Foot Arthritis Treatment Victoria BC

The two most common arthritic conditions in the foot are inflammatory arthritis and degenerative arthritis. Examples of inflammatory arthritis include Rheumatoid arthritis or gout. Both conditions often result in episodes of stiffness, heat, redness and/or swelling.

Osteoarthritis is a form of degenerative arthritis, which is often attributed to age related wear and tear of the cartilage, but can also result from damage after trauma to a joint. Degenerative arthritis worsens over time particularly if care is not taken to protect the affected joints. This type of arthritis can result in inflammation, redness, swelling and pain in the joints.

Treatments for arthritis affecting the foot depend on the symptoms and the mechanics (how the foot moves) of the foot.  The goal of the pedorthist is to provide appropriate treatment that allows the foot to function as normally as possible. By providing adequate support to the foot via a custom-made orthotic and proper footwear, stress can be alleviated from the joints of the foot and pain can be reduced. Reducing the pain can improve mobility and independence.

It is vital that people living with arthritis select proper fitting footwear that accommodates painful areas caused by arthritis. Pedorthists can help patients select the right type of footwear or modify their existing footwear for increased support and comfort.

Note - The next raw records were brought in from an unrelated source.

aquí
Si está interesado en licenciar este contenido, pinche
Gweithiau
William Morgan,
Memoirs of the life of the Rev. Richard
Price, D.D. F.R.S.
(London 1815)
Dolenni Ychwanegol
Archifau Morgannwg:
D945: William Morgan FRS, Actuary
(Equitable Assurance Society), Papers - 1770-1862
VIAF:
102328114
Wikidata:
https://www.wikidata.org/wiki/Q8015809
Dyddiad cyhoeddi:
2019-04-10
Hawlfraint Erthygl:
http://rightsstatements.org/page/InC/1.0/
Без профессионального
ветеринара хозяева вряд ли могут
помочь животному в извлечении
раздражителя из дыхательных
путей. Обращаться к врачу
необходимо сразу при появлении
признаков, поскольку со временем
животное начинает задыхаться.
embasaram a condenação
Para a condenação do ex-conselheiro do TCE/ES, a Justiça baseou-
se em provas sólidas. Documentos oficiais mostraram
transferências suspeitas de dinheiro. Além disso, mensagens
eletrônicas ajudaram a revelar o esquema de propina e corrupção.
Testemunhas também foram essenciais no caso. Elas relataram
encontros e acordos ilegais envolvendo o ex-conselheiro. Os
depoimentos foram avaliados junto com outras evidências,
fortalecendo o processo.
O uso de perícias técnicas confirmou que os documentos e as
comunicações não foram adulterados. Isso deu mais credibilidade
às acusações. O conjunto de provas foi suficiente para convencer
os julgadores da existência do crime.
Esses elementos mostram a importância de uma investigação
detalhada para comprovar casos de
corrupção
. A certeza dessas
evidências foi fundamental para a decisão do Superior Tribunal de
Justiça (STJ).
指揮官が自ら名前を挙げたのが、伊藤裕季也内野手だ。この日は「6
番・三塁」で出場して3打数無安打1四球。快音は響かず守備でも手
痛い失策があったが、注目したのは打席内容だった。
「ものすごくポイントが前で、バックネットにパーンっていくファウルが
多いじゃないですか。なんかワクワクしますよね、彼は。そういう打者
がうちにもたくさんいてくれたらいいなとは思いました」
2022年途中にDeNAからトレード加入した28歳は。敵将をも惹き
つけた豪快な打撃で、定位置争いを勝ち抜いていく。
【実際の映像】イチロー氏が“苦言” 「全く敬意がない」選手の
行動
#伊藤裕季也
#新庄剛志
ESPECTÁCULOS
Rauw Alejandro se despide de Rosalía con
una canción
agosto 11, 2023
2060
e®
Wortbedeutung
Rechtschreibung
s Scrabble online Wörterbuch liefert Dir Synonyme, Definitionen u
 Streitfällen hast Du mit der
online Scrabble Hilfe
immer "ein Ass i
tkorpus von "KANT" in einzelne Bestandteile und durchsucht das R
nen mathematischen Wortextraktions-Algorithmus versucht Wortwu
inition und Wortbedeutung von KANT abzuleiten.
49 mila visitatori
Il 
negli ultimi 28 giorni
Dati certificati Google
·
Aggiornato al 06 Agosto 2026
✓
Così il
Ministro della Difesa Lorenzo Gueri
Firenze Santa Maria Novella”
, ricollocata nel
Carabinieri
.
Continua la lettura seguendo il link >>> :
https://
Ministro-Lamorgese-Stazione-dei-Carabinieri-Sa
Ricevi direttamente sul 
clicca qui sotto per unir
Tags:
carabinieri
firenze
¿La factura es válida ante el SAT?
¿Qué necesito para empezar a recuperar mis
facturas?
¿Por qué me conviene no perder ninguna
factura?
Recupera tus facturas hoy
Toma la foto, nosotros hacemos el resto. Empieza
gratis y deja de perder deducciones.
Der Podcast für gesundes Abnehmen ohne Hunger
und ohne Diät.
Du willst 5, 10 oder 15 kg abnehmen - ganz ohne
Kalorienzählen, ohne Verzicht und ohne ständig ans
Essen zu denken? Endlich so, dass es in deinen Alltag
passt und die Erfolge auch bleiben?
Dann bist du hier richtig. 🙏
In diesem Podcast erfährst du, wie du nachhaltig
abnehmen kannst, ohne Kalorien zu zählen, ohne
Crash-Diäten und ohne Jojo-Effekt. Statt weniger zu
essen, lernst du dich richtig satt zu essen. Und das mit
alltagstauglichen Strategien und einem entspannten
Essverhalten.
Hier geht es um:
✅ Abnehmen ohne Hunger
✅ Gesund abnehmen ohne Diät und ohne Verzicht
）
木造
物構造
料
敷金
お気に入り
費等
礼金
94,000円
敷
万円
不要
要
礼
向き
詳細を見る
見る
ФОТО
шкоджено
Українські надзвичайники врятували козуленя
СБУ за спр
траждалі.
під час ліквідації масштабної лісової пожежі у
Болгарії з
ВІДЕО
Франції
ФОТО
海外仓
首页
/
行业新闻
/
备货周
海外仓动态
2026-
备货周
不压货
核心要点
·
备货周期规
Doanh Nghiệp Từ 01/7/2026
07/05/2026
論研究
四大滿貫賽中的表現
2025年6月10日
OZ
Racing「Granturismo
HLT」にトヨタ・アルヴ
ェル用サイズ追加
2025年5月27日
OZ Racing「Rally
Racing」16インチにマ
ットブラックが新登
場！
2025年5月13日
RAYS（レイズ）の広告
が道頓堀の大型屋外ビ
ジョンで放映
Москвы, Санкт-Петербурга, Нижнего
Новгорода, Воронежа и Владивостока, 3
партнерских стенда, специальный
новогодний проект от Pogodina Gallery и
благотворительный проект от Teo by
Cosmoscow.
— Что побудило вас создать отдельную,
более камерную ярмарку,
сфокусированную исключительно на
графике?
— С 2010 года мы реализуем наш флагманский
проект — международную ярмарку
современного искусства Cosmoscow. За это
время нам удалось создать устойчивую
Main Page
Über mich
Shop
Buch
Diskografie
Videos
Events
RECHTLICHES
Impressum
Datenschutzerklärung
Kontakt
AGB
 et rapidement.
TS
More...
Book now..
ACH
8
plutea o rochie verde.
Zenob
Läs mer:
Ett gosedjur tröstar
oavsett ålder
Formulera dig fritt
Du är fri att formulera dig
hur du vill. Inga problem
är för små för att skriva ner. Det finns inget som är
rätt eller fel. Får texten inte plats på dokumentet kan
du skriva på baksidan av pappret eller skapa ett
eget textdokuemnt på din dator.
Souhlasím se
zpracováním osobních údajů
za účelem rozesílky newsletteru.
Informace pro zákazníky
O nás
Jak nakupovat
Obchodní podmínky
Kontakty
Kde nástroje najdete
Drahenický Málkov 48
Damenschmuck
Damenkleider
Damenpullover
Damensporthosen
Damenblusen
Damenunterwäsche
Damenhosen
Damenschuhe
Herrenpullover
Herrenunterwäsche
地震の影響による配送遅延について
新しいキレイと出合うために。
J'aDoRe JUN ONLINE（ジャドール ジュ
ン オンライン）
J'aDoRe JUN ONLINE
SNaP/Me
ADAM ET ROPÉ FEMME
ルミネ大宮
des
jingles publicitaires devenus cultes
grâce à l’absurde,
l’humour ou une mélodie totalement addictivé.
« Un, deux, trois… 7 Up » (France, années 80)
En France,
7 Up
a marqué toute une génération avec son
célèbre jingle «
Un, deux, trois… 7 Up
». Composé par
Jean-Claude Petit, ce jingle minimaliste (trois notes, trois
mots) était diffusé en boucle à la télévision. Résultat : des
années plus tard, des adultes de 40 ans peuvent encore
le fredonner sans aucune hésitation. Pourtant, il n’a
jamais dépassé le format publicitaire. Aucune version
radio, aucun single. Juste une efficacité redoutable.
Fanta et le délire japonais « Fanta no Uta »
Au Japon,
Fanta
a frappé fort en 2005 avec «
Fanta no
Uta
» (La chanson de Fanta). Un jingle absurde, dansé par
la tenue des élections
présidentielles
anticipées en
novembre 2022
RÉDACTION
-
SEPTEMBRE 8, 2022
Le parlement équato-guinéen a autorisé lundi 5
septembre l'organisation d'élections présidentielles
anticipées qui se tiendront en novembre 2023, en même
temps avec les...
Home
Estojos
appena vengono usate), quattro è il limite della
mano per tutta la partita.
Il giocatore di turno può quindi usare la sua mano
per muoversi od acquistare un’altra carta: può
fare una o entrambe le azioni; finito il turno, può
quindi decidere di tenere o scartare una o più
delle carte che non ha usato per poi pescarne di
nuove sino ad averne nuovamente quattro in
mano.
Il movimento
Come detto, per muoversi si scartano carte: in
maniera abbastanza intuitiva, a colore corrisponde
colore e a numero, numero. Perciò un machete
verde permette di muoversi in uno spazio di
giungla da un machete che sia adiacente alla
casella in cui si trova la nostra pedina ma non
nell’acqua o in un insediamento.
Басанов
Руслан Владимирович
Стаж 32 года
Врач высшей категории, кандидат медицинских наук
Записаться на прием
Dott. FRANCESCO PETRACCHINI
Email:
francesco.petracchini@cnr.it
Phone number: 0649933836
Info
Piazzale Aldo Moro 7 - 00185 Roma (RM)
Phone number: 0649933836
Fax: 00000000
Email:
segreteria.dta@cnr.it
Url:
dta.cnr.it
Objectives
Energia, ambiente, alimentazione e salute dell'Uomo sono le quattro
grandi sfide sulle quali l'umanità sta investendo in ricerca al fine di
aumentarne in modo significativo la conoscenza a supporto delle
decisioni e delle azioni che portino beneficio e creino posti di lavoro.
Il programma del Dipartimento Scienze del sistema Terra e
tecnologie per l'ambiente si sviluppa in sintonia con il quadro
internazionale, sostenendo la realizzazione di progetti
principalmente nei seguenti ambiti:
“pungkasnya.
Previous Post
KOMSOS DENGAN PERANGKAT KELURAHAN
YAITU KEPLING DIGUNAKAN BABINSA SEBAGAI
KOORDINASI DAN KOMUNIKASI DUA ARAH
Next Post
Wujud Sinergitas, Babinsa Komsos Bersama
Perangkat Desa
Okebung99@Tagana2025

In general, pedorthists recommend people living with arthritis look for the following criteria when selecting footwear.

  • Rigid rocker soles to decrease stress on the ball of the foot and provide more efficient push off when walking.
  • Soft leather uppers or materials that will mold around deformities or sensitive areas.
  • Wide, deep square toe boxes with no seams to avoid putting pressure on painful toe joints.
  • Velcro closures or elastic laces to ease or eliminate the need to lace up a shoe, if fine dexterity in the figures is difficult.
  • Heels lower than 1 inch are recommended and the avoidance of high heels is strongly advised.

As with any painful condition, patients should first consult their physician to be properly diagnosed and to develop an appropriate treatment plan. Their doctor may refer them to a Canadian Certified Pedorthist as they are one of the few healthcare professionals trained in the assessment of lower limb anatomy and biomechanics.